The Senate voted along party lines yesterday to reject creation of an independent panel to investigate the government's fumbling response to Hurricane Katrina.

Instead, the Republicans intend to appoint a "bipartisan" committee Congressional committee in which the Republicans (who control both Houses) will have the majority of members. That's in interesting definition of "bipartisan," isn't it?

What is interesting to me is just what great ideas the Republicans have in terms of what needs to be fixed.

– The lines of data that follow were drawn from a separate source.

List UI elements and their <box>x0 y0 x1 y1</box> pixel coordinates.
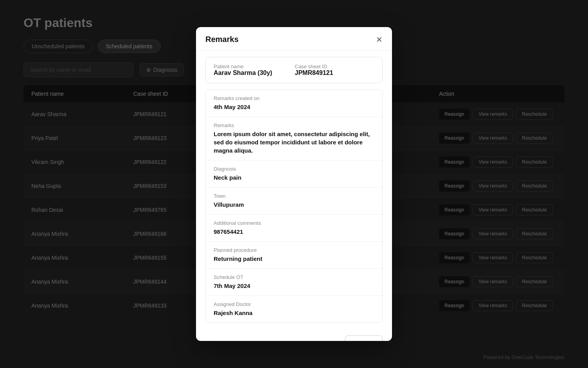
town-label: Town <box>214 193 374 199</box>
remarks-text-section: Remarks Lorem ipsum dolor sit amet, cons… <box>206 117 382 160</box>
town-value: Villupuram <box>214 200 374 209</box>
assigned-doctor-label: Assigned Doctor <box>214 301 374 307</box>
patient-name-label: Patient name <box>214 64 293 69</box>
remarks-value: Lorem ipsum dolor sit amet, consectetur … <box>214 130 374 155</box>
diagnosis-label: Diagnosis <box>214 166 374 172</box>
modal-header: Remarks ✕ <box>196 27 392 51</box>
modal-overlay: Remarks ✕ Patient name Aarav Sharma (30y… <box>0 0 588 368</box>
schedule-ot-label: Schedule OT <box>214 274 374 280</box>
diagnosis-value: Neck pain <box>214 173 374 182</box>
diagnosis-section: Diagnosis Neck pain <box>206 160 382 188</box>
assigned-doctor-value: Rajesh Kanna <box>214 309 374 317</box>
planned-procedure-value: Returning patient <box>214 255 374 263</box>
case-sheet-label: Case sheet ID <box>295 64 374 69</box>
modal-footer: Close <box>196 329 392 341</box>
remarks-modal: Remarks ✕ Patient name Aarav Sharma (30y… <box>196 27 392 341</box>
additional-comments-label: Additional comments <box>214 220 374 226</box>
modal-title: Remarks <box>205 35 239 44</box>
remarks-content: Remarks created on 4th May 2024 Remarks … <box>205 89 383 323</box>
remarks-created-value: 4th May 2024 <box>214 103 374 111</box>
town-section: Town Villupuram <box>206 188 382 215</box>
patient-info-card: Patient name Aarav Sharma (30y) Case she… <box>205 57 383 83</box>
remarks-created-section: Remarks created on 4th May 2024 <box>206 90 382 117</box>
patient-name-value: Aarav Sharma (30y) <box>214 69 293 77</box>
assigned-doctor-section: Assigned Doctor Rajesh Kanna <box>206 296 382 322</box>
schedule-ot-section: Schedule OT 7th May 2024 <box>206 269 382 296</box>
remarks-created-label: Remarks created on <box>214 95 374 101</box>
planned-procedure-section: Planned procedure Returning patient <box>206 242 382 269</box>
additional-comments-section: Additional comments 987654421 <box>206 215 382 242</box>
case-sheet-section: Case sheet ID JPMR849121 <box>295 64 374 77</box>
schedule-ot-value: 7th May 2024 <box>214 282 374 290</box>
case-sheet-value: JPMR849121 <box>295 69 374 77</box>
close-modal-button[interactable]: Close <box>345 335 383 341</box>
remarks-label: Remarks <box>214 122 374 128</box>
modal-close-button[interactable]: ✕ <box>376 36 383 44</box>
additional-comments-value: 987654421 <box>214 228 374 236</box>
patient-name-section: Patient name Aarav Sharma (30y) <box>214 64 293 77</box>
planned-procedure-label: Planned procedure <box>214 247 374 253</box>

It is clear just what they consider to be important.

Senior Republicans proposed such critical fixes as streamlining how the president can order the U.S. military to enforce law and order ...

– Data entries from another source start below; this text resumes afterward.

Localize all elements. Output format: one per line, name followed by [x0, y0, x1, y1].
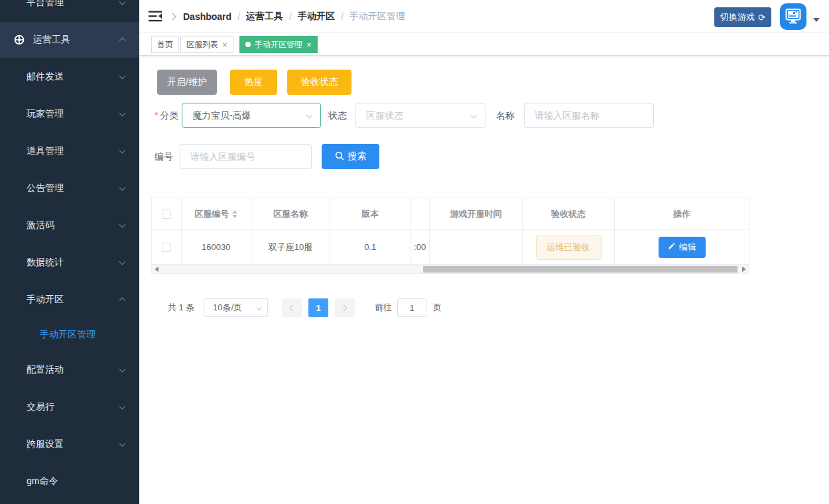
prev-page-button[interactable] — [282, 298, 302, 317]
sidebar-item-gm-command[interactable]: gm命令 — [0, 463, 139, 500]
current-page-button[interactable]: 1 — [308, 298, 328, 317]
cell-accept-status: 运维已验收 — [523, 230, 615, 264]
page-unit-label: 页 — [433, 298, 442, 317]
tab-server-list[interactable]: 区服列表 × — [180, 36, 233, 53]
column-header-open-time: 游戏开服时间 — [430, 198, 523, 229]
switch-game-button[interactable]: 切换游戏 ⟳ — [714, 7, 771, 27]
cell-server-name: 双子座10服 — [251, 230, 331, 264]
chevron-down-icon — [119, 259, 126, 265]
life-ring-icon — [13, 34, 25, 46]
status-select-placeholder: 区服状态 — [366, 110, 403, 121]
category-label: *分类 — [155, 103, 178, 128]
chevron-down-icon — [119, 184, 126, 191]
close-icon[interactable]: × — [306, 40, 312, 49]
cell-actions: 编辑 — [615, 230, 749, 264]
sidebar-item-platform[interactable]: 平台管理 — [0, 0, 139, 21]
chevron-up-icon — [119, 297, 126, 304]
sidebar-item-label: gm命令 — [27, 475, 58, 487]
breadcrumb-chevron-icon — [168, 13, 176, 20]
scroll-left-arrow-icon[interactable] — [155, 267, 159, 272]
select-all-checkbox[interactable] — [162, 210, 171, 219]
sidebar-item-config-activity[interactable]: 配置活动 — [0, 351, 139, 389]
sidebar-item-mail[interactable]: 邮件发送 — [0, 58, 139, 95]
breadcrumb-ops-tools[interactable]: 运营工具 — [246, 11, 283, 23]
cell-server-id: 160030 — [182, 230, 251, 264]
active-tab-dot — [245, 42, 251, 47]
close-icon[interactable]: × — [222, 40, 227, 49]
chevron-down-icon — [119, 403, 126, 410]
chevron-up-icon — [119, 37, 126, 44]
column-header-server-id[interactable]: 区服编号 — [182, 198, 251, 229]
server-code-input[interactable] — [180, 144, 312, 169]
breadcrumb-dashboard[interactable]: Dashboard — [183, 11, 231, 22]
search-button[interactable]: 搜索 — [322, 144, 379, 169]
chevron-down-icon — [306, 112, 313, 119]
horizontal-scrollbar[interactable] — [151, 265, 749, 274]
total-count-label: 共 1 条 — [168, 298, 194, 317]
cell-open-time — [430, 230, 523, 264]
search-icon — [335, 151, 344, 162]
sidebar-item-label: 公告管理 — [27, 182, 64, 194]
chevron-down-icon — [119, 147, 126, 154]
pagination: 共 1 条 10条/页 1 前往 页 — [139, 298, 829, 317]
refresh-icon: ⟳ — [758, 13, 765, 23]
sidebar-item-manual-open[interactable]: 手动开区 — [0, 281, 139, 318]
cell-clipped-time: :00 — [411, 230, 430, 264]
sidebar-item-cross-server[interactable]: 跨服设置 — [0, 426, 139, 463]
column-header-accept-status: 验收状态 — [523, 198, 615, 229]
edit-label: 编辑 — [679, 241, 696, 253]
next-page-button[interactable] — [335, 298, 355, 317]
sidebar-item-label: 运营工具 — [33, 34, 70, 46]
status-select[interactable]: 区服状态 — [355, 103, 485, 128]
accept-status-button[interactable]: 验收状态 — [287, 70, 351, 95]
breadcrumb-separator: / — [289, 11, 292, 22]
status-label: 状态 — [328, 103, 347, 128]
pencil-icon — [668, 242, 676, 252]
scroll-right-arrow-icon[interactable] — [742, 267, 746, 272]
server-name-input[interactable] — [524, 103, 654, 128]
sidebar: 平台管理 运营工具 邮件发送 玩家管理 道具管理 公告管理 激活码 数 — [0, 0, 139, 504]
row-checkbox[interactable] — [162, 243, 171, 252]
chevron-down-icon — [119, 0, 126, 5]
sidebar-item-label: 邮件发送 — [27, 71, 64, 83]
breadcrumb-separator: / — [237, 11, 240, 22]
sort-carets-icon[interactable] — [232, 210, 237, 218]
sidebar-item-announcements[interactable]: 公告管理 — [0, 170, 139, 207]
top-bar: Dashboard / 运营工具 / 手动开区 / 手动开区管理 切换游戏 ⟳ … — [139, 0, 829, 33]
sidebar-item-ops-tools[interactable]: 运营工具 — [0, 21, 139, 58]
tab-manual-open-management[interactable]: 手动开区管理 × — [239, 36, 318, 53]
code-label: 编号 — [155, 144, 173, 169]
sidebar-item-players[interactable]: 玩家管理 — [0, 95, 139, 133]
sidebar-item-props[interactable]: 道具管理 — [0, 133, 139, 170]
sidebar-item-activation-codes[interactable]: 激活码 — [0, 207, 139, 244]
sidebar-item-label: 激活码 — [27, 220, 54, 231]
edit-button[interactable]: 编辑 — [659, 237, 706, 258]
tab-label: 区服列表 — [186, 39, 218, 50]
goto-label: 前往 — [375, 298, 392, 317]
search-label: 搜索 — [348, 151, 367, 162]
sidebar-item-label: 交易行 — [27, 401, 54, 413]
sidebar-item-manual-open-management[interactable]: 手动开区管理 — [0, 318, 139, 351]
page-size-select[interactable]: 10条/页 — [204, 298, 268, 317]
open-maintain-button[interactable]: 开启/维护 — [157, 70, 217, 95]
sidebar-item-label: 手动开区管理 — [40, 329, 96, 341]
column-header-version: 版本 — [330, 198, 411, 229]
tags-view-bar: 首页 区服列表 × 手动开区管理 × — [139, 33, 829, 56]
sidebar-item-label: 数据统计 — [27, 257, 64, 269]
tab-home[interactable]: 首页 — [151, 36, 179, 53]
sidebar-toggle-icon[interactable] — [149, 11, 162, 25]
page-size-value: 10条/页 — [213, 302, 242, 312]
table-header-row: 区服编号 区服名称 版本 游戏开服时间 验收状态 操作 — [152, 198, 749, 229]
admin-avatar[interactable]: ADMIN — [780, 3, 806, 30]
sidebar-item-trading[interactable]: 交易行 — [0, 389, 139, 426]
sidebar-item-label: 跨服设置 — [27, 438, 64, 450]
breadcrumb-manual-open[interactable]: 手动开区 — [298, 11, 335, 23]
chevron-down-icon — [119, 366, 126, 373]
category-select[interactable]: 魔力宝贝-高爆 — [182, 103, 321, 128]
scrollbar-thumb[interactable] — [423, 266, 737, 273]
sidebar-item-label: 手动开区 — [27, 294, 64, 306]
avatar-caret-down-icon[interactable] — [813, 18, 820, 22]
heat-button[interactable]: 热度 — [230, 70, 277, 95]
goto-page-input[interactable] — [397, 298, 426, 317]
sidebar-item-statistics[interactable]: 数据统计 — [0, 244, 139, 281]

Senate Armed Services Committee Chairman John W. Warner (R-Va.) wrote Defense Secretary Donald H. Rumsfeld last night urging a legal review of the use of active-duty troops in domestic emergencies and announced his intent to rename a key martial law statute called the Insurrection Act.

Warner said renaming the law -- used by presidents to fight the Civil War and to integrate schools in Arkansas and Alabama -- would ease political barriers to the presidential exercise of such authority. White House aides cited such concerns in deciding not to federalize state National Guard units to do police work after the storm hit.

"The President should not have to worry about misperceptions by the public based upon outdated wording that does not accurately describe what the armed forces may be doing in a particular emergency," Warner wrote.

Military officials resist federalizing troops because of concerns that the action could appear as an occupying force within U.S. borders. Soldiers, Marines and sailors who were sent to help in the wake of Hurricane Katrina were prevented from taking over police functions.
[Emphasis added]

Two things are clear. The Republicans, like their Dear Leader, have no intention of investigating the effect of budget cuts to the very programs that might have mitigated much of the damage that struck New Orleans (such as cuts to the Army Corps of Engineers and various programs within FEMA). Instead, they want to concentrate on the looting by desperate victims and the breakdown of 'civil' society in the face of hopelessness by the poor who were left behind simply because they could not afford to evacuate. Law and Order.

As a corollary to the first, Republicans seem to think that by invoking the might of a military (a military close to being broken by Bush's Folly in Iraq)right from the start, bad things would not have happened in the wake of the natural disaster. Martial law in our cities, indeed, an occupying force: that's the answer.

The response from the Republicans would be laughable if it weren't so dangerous to our democracy.

Howard Dean: you and Barbara Boxer and Louise Slaughter and the other handful of Democrats unafraid to speak out on this shameful approach need to start screaming at your colleagues to get their act together and NOW.